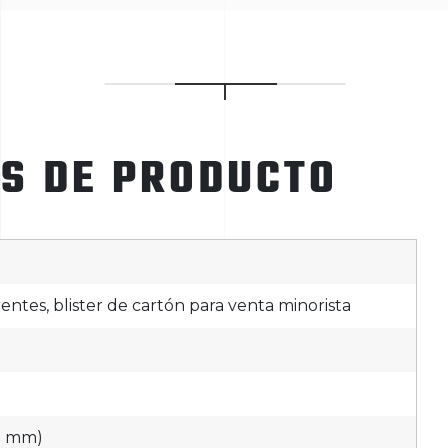
ES DE PRODUCTO
rentes, blister de cartón para venta minorista
40 mm)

::::::::::

Brief. Every line of the data above is to be set down word for word, with the pictures left out.

Task response.
ES DE PRODUCTO
rentes, blister de cartón para venta minorista
40 mm)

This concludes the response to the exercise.